PİRHA- Sivas Madımak Katliamı’nın 29. yılında bir açıklama yayınlayan Britanya Alevi Federasyonu, katliamların hesabını sorarak tüm demokrasi ve özgürlük sorunlarını kalıcı bir şekilde çözebilmenin yolunun Alevilerin örgütlü gücünden geçtiğini vurguladı. 

Britanya Alevi Federasyonu (BAF) Sivas Madımak Katliamı’nın 29. yılında bir açıklama yayınladı. ‘2 Temmuz 1993 Yılında Sivas’ta Yakılan İnsanlıktı. Faşist Katliamı Unutma Unutturma!’ başlığıyla yayınlanan açıklamada, katliamın ülkedeki toplumsal özgürlük mücadelesine yönelik faşist bir kitle hareketi ve komplo olduğunu belirtti.

Katliamları engelleyecek ve hesabını soracak tek gücün örgütlenmek ve her gün mücadele etmek olduğuna işaret eden Britanya Alevi Federasyonu, 2 Temmuz günü yapacakları kitlesel anmaya ayrıca katılım çağrısında bulundu.

“KATLİAM, TOPLUMSAL ÖZGÜRLÜK MÜCADELESİNE KARŞI KOMPLO İŞARETİYDİ”

Britanya Alevi Federasyonu’nun açıklaması şöyle:

Bilindiği üzere Sivas’ta faşist dinci gericilerin “şeriat isteriz” şiarlarıyla başlatıp, 33 canımızı çocukları, kadınları, aydınları, sanatçıları, zakirlerimizi yaktılar.

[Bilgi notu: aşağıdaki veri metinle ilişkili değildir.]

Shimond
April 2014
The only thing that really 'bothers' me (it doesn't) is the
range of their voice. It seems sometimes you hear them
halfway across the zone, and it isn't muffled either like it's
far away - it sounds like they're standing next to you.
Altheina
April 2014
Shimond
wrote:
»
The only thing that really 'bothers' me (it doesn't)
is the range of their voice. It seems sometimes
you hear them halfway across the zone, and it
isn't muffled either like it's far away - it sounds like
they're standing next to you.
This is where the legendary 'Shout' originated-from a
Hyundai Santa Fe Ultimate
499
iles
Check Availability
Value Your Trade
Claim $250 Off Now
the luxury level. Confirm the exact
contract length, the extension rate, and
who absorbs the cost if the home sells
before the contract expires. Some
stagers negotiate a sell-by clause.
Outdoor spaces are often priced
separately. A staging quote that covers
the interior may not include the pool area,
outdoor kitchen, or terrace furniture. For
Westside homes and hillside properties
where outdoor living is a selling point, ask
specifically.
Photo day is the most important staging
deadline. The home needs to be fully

Bundan tam 29 yıl önce 2 Temmuz 1993’te “din elden gidiyor” demagojisiyle faşist şeriatçı güçler, günler öncesinden hazırladıkları ve devletin seyirci kaldığı insanların Madımak Otelin’de diri diri yakıldığı katliamı gerçekleştirdiler. Bu faşist katliam, ülkemizde toplumsal özgürlük mücadelesine karşı faşist dinci gerici bir kitle hareketi örneği ve tehlikeli bir komplonun işaretiydi.

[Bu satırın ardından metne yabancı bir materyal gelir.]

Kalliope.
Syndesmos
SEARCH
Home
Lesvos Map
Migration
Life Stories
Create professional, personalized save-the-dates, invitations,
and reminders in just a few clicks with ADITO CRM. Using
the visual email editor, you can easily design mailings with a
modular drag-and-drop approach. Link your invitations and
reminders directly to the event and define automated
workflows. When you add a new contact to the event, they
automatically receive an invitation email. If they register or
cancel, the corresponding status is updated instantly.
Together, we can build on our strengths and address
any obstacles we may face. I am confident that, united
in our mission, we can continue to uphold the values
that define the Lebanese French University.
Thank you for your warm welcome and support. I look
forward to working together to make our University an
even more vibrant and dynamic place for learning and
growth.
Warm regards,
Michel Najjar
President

Biliyoruz ki Halkların tarihi nice kanlı katliamlarla doludur. Kuşku yok ki, bu en acı katliamlara tanıklık eden coğrafyanın başında Türkiye gelmektedir. Dünden bugüne halklar onlarca faşist- gerici katliamlara tanıklık etti. Alevi, Ermeni, Rum, Ezidi, Kürt katliamları bir biri ardına gerçekleşti. Tarih 2 Temmuz 1993 Faşist ve şeriatçı cellatlar yine işbaşındaydı, Madımak otelinde simsiyah bir duman yükseliyordu, katliamının en vahşisi 2 Temmuz 1993’te Sivas’ta yeniden sahneye konuyordu. Günler öncesinden propaganda yapılarak hazırlıkları yapılan faşist katliam, 2 Temmuz Cuma günü camilerde toplanan dinci faşist gruplar bir araya gelerek, kentin çeşitli yerlerinde slogan atarak gösteri yaptıktan sonra, Pir Sultan Abdal etkinlikleri için Sivas’ta bulunan sanatçıların ve yazarların kaldığı Madımak oteli ve Alevilerin, demokratların ev ve işyerlerini tahrip ederek katliama giriştiler.

Devletin güvenlik güçlerinin, gösterilerin başladığı ilk andan katliamını gerçekleştirildiği ana kadar 8 saat içinde müdahale etmediği bu saldırılarda 33 kişi katledildi, yaklaşık 150 kişi de yaralandı.

“TIPKI MARAŞ VE ÇORUM’DA OLDUĞU GİBİ…”

2 Temmuz 1993 yılında Sivas’ta bir an soluksuz kalıyor gökyüzü ve güneş. Soluksuz kalıyor onlarca insan, karanlığın orta yerinde. 33 can, 33 sanatçı-aydın-emekçi insan meşale olup bir bir saplandılar karanlığın bağrına. Süzerek direnci ateşten, göğe savurdular. Türkü oldular, şiir oldular, semah oldular. Soluklandı güneş, soluklandı gök, soluklandı insan. Ki; karanlığa meşale olanlar küllerinden yeniden doğarlar !

Onun içindir ki Sivas faşist şeriatçı katliam unutulmadı ve unutturulmayacaktır.

Evet tam 29 yıl önce emeğin ve kardeşliğin sesi, sözü ve sazı olan onlarca can Sivas’taydılar. Hep birlikte türküler söyleyip özgür bir dünyanın düşünü Sivas’a taşıdılar.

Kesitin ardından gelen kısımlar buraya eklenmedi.